Program received signal SIGSEGV, Segmentation fault.
0x00007ffff784d171 in __strlen_sse2 () from /lib64/libc.so.6
(gdb) bt full
#0 0x00007ffff784d171 in __strlen_sse2 () from /lib64/libc.so.6
No symbol table info available.
#1 0x00007ffff7b6788c in GeoIP_open () from /usr/lib64/libGeoIP.so.1
No symbol table info available.
#2 0x00007ffff7fd81eb in ?? ()
No symbol table info available.
#3 0x00007ffff7fd85fe in ?? ()
No symbol table info available.
#4 0x00007ffff7fbff41 in ?? ()
No symbol table info available.
#5 0x00007ffff7fc0955 in main ()
No symbol table info available.
So my suspicion was that there's a null pointer passed to GeoIP_open()
which then calls strlen()
on it and crashes.

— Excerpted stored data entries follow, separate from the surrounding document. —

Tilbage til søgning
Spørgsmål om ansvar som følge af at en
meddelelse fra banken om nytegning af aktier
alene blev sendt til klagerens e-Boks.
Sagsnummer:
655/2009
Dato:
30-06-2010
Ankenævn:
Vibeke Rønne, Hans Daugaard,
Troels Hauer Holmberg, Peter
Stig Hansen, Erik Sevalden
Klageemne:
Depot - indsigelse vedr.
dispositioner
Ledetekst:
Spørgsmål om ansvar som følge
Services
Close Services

Logically, I checked the GeoIP configuration in OSSEC and while I had <use_geoip>yes</use_geoip>
option in alerts
section, there was no <geoip_db_path>/usr/share/GeoIP/GeoIP.dat</geoip_db_path>
in global
. After adding it the crashes seem to have stopped.

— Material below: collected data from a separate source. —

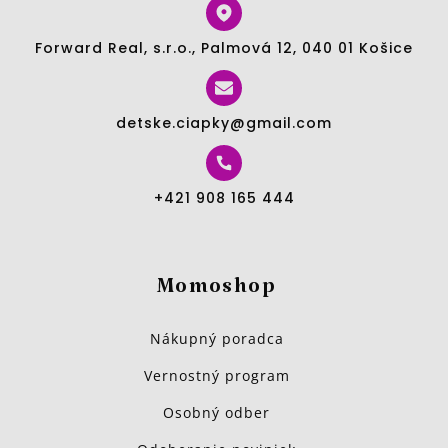
Forward Real, s.r.o., Palmová 12, 040 01 Košice
detske.ciapky@gmail.com
+421 908 165 444
Momoshop
Nákupný poradca
Vernostný program
Osobný odber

The only fix I would suggest in OSSEC itself is reporting an error when use_geoip
is enabled, but no GeoIP database location is specified.
@kravietz You may have discovered another issue. I don't have any geoip stuff set (or compiled in AFAIK), and can reproduce the crash.
@ddpbsd Quite possible - I would suggest running the crashing daemon from within gdb, it will provide quite useful information to find the bug. Here's how I did it:
# cd /var/ossec/bin/
# gdb ossec-analysisd
GNU gdb (GDB) Red Hat Enterprise Linux (7.2-75.el6)
(gdb) set args -fd
(gdb) run
And then just wait for the SIGSEGV to happen. When it does, run bt full
and the results should provide a hint on the bug location. The arguments -fd are for the analysisd to run in foreground.
Thanks, I'll continue to do exatly that.
On Wed, Dec 17, 2014 at 8:02 AM, Paweł Krawczyk notifications@github.com wrote:
@ddpbsd https://github.com/ddpbsd Quite possible - I would suggest running the crashing daemon from within gdb, it will provide quite useful information to find the bug. Here's how I did it:
cd /var/ossec/bin/
gdb ossec-analysisd
GNU gdb (GDB) Red Hat Enterprise Linux (7.2-75.el6) (gdb) set args -fd (gdb) run
And then just wait for the SIGSEGV to happen. When it does, run bt full and the results should provide a hint on the bug location. The arguments -fd are for the analysisd to run in foreground.
— Reply to this email directly or view it on GitHub https://github.com/ossec/ossec-hids/issues/463#issuecomment-67318890.
Everything I've done so far definitely points at https://github.com/ossec/ossec-hids/blob/master/src/analysisd/analysisd.c#L1664 but I don't know enough to be able to figure out what's going wrong.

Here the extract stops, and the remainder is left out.